Ces deux pratiques sont présentement contestées devant la Cour supérieure de l'Ontario, qui devra se pencher là-dessus cet automne.

Pendant ce temps, la Chambre des communes fait sa prière, semblable à celle de Saguenay. Mais la théorie du privilège parlementaire fait en sorte que les tribunaux n'interviennent pas dans le fonctionnement interne du Parlement, même sur des questions de Charte des droits.

La Cour européenne des droits de l'homme, de son côté, a déclaré valide la loi italienne qui impose la présence d'un crucifix dans chaque classe du pays.

Aux États-Unis, les causes sont multiples et le texte, différent. Aussi est-il un peu surprenant de voir notre Cour d'appel s'inspirer d'un jugement majoritaire de la Cour suprême américaine dans une affaire du Nebraska.

Quoi qu'il en soit, sur le fond, la récitation d'une prière dans une enceinte politique n'est pas vraiment défendable. Si elle était récitée par des hindous, perdrait-elle son caractère culturel et historique? Ils ont, paraît-il, 700 divinités...

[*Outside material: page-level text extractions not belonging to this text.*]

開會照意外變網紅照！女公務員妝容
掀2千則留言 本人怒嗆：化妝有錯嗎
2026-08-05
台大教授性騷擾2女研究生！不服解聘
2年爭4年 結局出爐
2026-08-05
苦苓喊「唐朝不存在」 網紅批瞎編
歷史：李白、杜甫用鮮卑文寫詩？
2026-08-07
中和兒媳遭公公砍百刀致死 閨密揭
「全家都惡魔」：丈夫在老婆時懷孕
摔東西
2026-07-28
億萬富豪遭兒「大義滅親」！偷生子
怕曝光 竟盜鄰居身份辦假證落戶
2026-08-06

Même en invoquant «Dieu tout-puissant», on exclut les croyants de religions polythéistes, les animistes et, bien sûr, les athées.

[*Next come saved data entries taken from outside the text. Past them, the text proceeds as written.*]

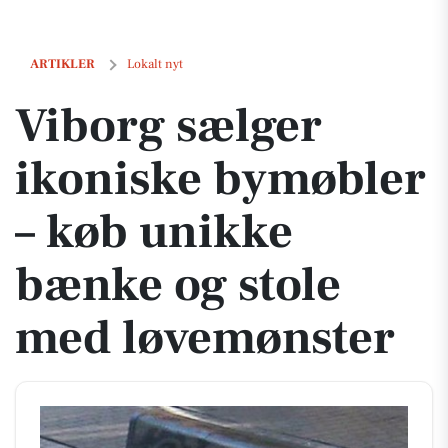
Viborg sælger ikoniske bymøbler – køb unikke bænke og stole med 
ARTIKLER
Lokalt nyt
Viborg sælger
ikoniske bymøbler
– køb unikke
bænke og stole
med løvemønster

J'insiste: ça ne me dérange pas vraiment qu'à Saguenay on fasse ça. Mais posons la question en termes juridiques: comment peut-on prétendre que ça n'atteint pas la neutralité religieuse de l'État?

Que M. Simoneau ne se soit pas senti obligé d'adhérer à une religion en entendant son conseil municipal n'indique pas que la prière est neutre. Cela signifie simplement que c'est un cas mineur de non-neutralité. C'en est un quand même!

La Cour d'appel a bien raison de fustiger le Tribunal des droits de la personne, qui a admis comme «expert» un militant du mouvement laïque, lui-même plaignant dans une cause semblable à Outremont! C'est franchement gênant.

Mais elle se permet de faire un détour pour sermonner le maire Tremblay. Selon quelle logique? S'il a le droit de prier, pourquoi n'a-t-il pas le droit de professer sa foi sur la place publique, hors du conseil? S'il fait un signe de croix avant la prière, ce n'est pas un manque au devoir de réserve. C'est un manque de neutralité d'un élu. Or, justement, il ne veut pas être neutre! Il me semble qu'il devrait cesser de prier à l'hôtel de ville et qu'il s'exprime abondamment sur sa foi à l'extérieur. La Cour d'appel pense exactement le contraire.

Bref, un jugement qui me paraît manquer de rigueur juridique. Tout ceci finira en Cour suprême, soit par le chemin du Québec, soit par celui de l'Ontario. (Et sera défait, j'espère.)

Et quoi qu'il advienne, même en abolissant les prières dans les enceintes d'élus, on n'est pas obligés de déboulonner la croix du mont Royal.